Remember that abuse comes in many forms, not just physical violence. Emotional blackmail, restriction of “privileges” and other punitive actions are also forms of abuse, and can have serious effects on a relationship and the lives of either or both partners.
In particular, when one person threatens their partner with divorce, it is an attack on that person’s very soul, and one that can rock their self image to the core. The true crime is that when a person has a deeper personal commitment to the marriage, the received threat is consequently more damaging – both to them as an individual, AND to their ability to care for and love others.
The potential harm that can be caused by a threat of divorce is so great that surely nobody who truly cares about their partner would ever make it. To do so indicates either a callous, vindictive nature or at the very least a highly ignorant one. People are just too valuable and vulnerable to risk hurting in that way.
So how do we avoid the mistake of ever considering divorce?
Realise that divorce is not an option. The only option is to take steps to improve your relationship.
You only have one chance at this life, so it is a good idea to take steps to feed your relationships along the way, especially your marriage.
Remember that it was communication that brought you and your partner together in the first place, and it is an ongoing commitment to communication that will keep you together and keep your relationship vibrant and exciting as you travel through life together.
Understand that your partner has skills and abilities to influence in different spheres of life that you may not be aware of: they may have underlying talents that you don’t know about yet.

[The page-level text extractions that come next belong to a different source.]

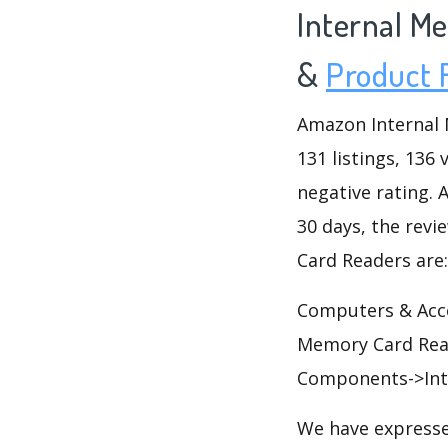
Internal M
&
Product 
Amazon Internal 
131 listings, 136 
negative rating. A
30 days, the revi
Card Readers are:
Computers & Acc
Memory Card Rea
Components->Int
We have expresse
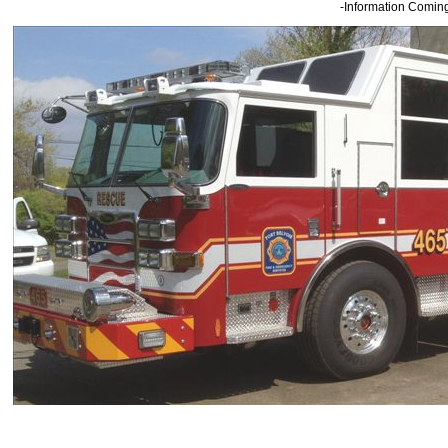
-Information Comin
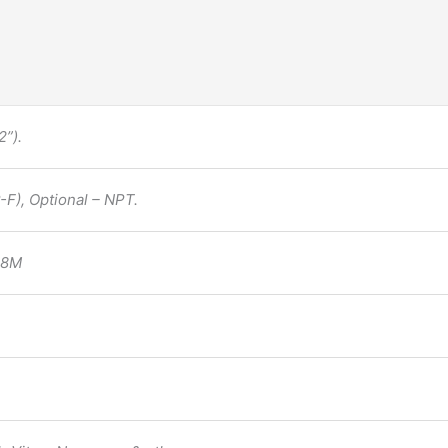
”).
F), Optional – NPT.
F8M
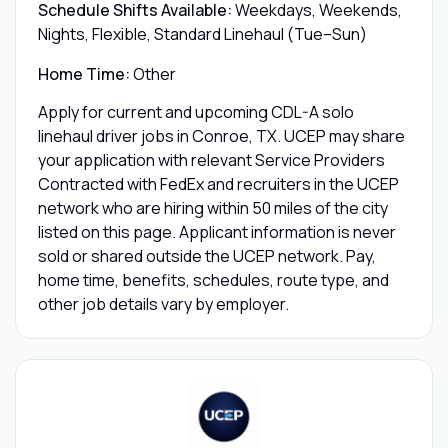
Schedule Shifts Available:
Weekdays, Weekends,
Nights, Flexible, Standard Linehaul (Tue–Sun)
Home Time:
Other
Apply for current and upcoming CDL-A solo
linehaul driver jobs in Conroe, TX. UCEP may share
your application with relevant Service Providers
Contracted with FedEx and recruiters in the UCEP
network who are hiring within 50 miles of the city
listed on this page. Applicant information is never
sold or shared outside the UCEP network. Pay,
home time, benefits, schedules, route type, and
other job details vary by employer.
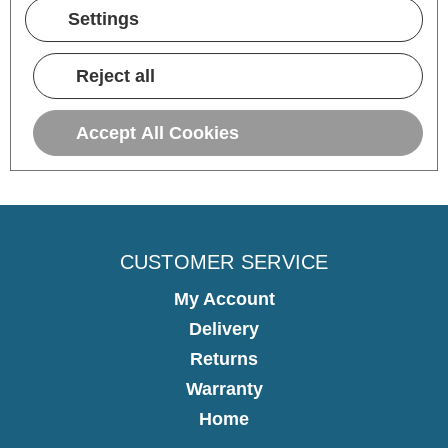
10 hours ago
Settings
Pause
Reject all
Accept All Cookies
CUSTOMER SERVICE
My Account
Delivery
Returns
Warranty
Home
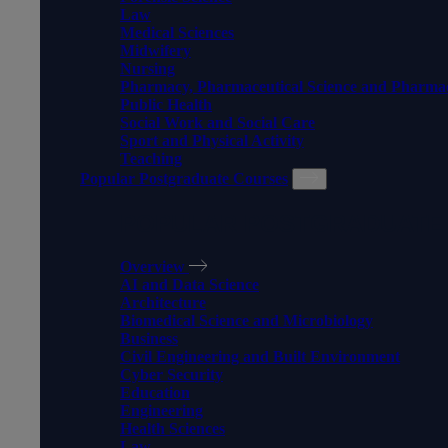
Law
Medical Sciences
Midwifery
Nursing
Pharmacy, Pharmaceutical Science and Pharma
Public Health
Social Work and Social Care
Sport and Physical Activity
Teaching
Popular Postgraduate Courses
POPULAR POSTGRADUATE
Overview
AI and Data Science
Architecture
Biomedical Science and Microbiology
Business
Civil Engineering and Built Environment
Cyber Security
Education
Engineering
Health Sciences
Law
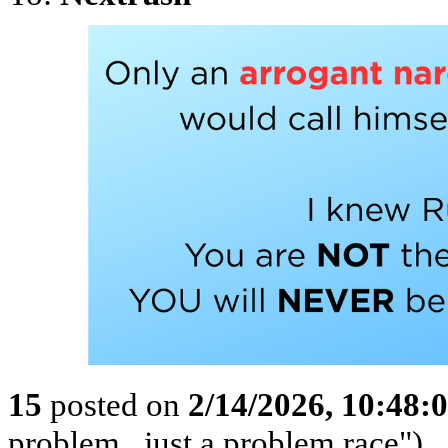
15
posted on
2/14/2026, 10:48
problem...just a problem race")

It is important to afford your partner the freedom of expression that lets them pursue their own goals knowing they have your full support.
Remember, your spouse is a full partner in your marriage just as much as you are, and they have the right to depend on your backing the same as you do on theirs.
While your lines of work may be different, by communicating effectively about your goals you can ensure that you are both heading in the same direction.
Take time personally to visualise what you think a good marriage should be, and talk about that vision with your partner.
This may be the crucial point in the entire issue.
When you each understand what the other expects it is far more likely that you will work together to meet those expectations than if you are both running blind.
Listen to your partner’s vision and expectations – remember, they are as committed to your marriage as you are, so their feelings are just as valid as yours.
Think before you speak.
Learn how to talk about problems with your partner before they get out of hand.
If you are faced with problems at work, tell your partner about the issues you are facing without trying to make them feel guilty about it. Remember – you decided your own career path, not them.
If you can’t seem to find a good balance between your marriage and your job, CHANGE YOUR JOB!!! No career is worth destroying your marriage over. Take my word for it – a divorce will cost you your career anyway, so take steps that will help keep your sanity and your marriage intact.
At any rate, you should understand that a marriage provides you with an incredible support structure, one that can help you achieve any goals in life and business that you choose to target, but it can only work when you play your part and remain committed to it.
Keep those lines of communication open – talk to your partner about your goals and dreams as well as your worries and concerns.

Well done, This should be read before marriage!!!